The Third Circuit Decides “We’re (Not) Nationwide”
Wednesday, August 3, 2022

Widening the split among circuit courts, the Third Circuit recently rejected attempts by two out-of-state employees to join an FLSA collective action as opt-in plaintiffs because their claims did not “arise out of or relate to” the defendant’s contacts with the state in which the case is pending. 

In Fischer v. Federal Express Corp. et al., __ F.4th __ (2022), the district court rejected notices of consent to join the litigation filed by two former employees who had not worked for FedEx in Pennsylvania, where the FLSA collective action currently is pending.  Because FedEx is based in Tennessee and incorporated in Delaware, Pennsylvania courts lack general jurisdiction over it and thus plaintiffs must establish specific jurisdiction. 

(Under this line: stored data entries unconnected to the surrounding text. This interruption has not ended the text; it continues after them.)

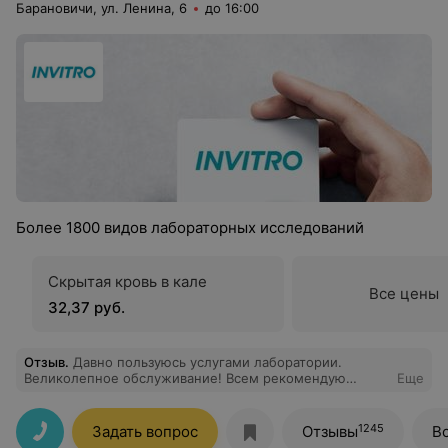
Барановичи, ул. Ленина, 6
до 16:00
Более 1800 видов лабораторных исследований
Скрытая кровь в кале
Все цены
32,37 руб.
Отзыв
.
Давно пользуюсь услугами лаборатории.
Великолепное обслуживание! Всем рекомендую
Еще
знакомым. Спасибо за работу. Успехов!
1245
Задать вопрос
Отзывы
В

Relying on Bristol-Myers Squibb Co. v. Sup. Ct., __ U.S. __, 137 S. Ct. 1773 (2017), the district court found that it lacked specific personal jurisdiction over FedEx with respective to the opt-in plaintiffs (one from Maryland and the other from New York) because “Fed. R. Civ. P. 4(k)(1)(A) requires a federal court to follow the personal jurisdiction rules applicable to a state court.”  The FLSA does not provide for nationwide service of process and the court did not have personal jurisdiction to adjudicate the two potential opt-in plaintiffs’ wage and hour claims that arose out of or were related to the company’s conduct outside of Pennsylvania. 

On appeal, the Third Circuit affirmed, finding a lack of personal jurisdiction over the claims of these employees to conduct that occurred in Pennsylvania.  The New York and Maryland opt-in plaintiffs’ claims did not arise from FedEx’s Pennsylvania contacts, so “the initial service of a summons cannot be used to exercise jurisdiction over” the company on the opt-in plaintiffs’ claims.  The court also rejected plaintiff’s analogy of the FLSA collective action to Rule 23 class actions, noting the two were “materially different.”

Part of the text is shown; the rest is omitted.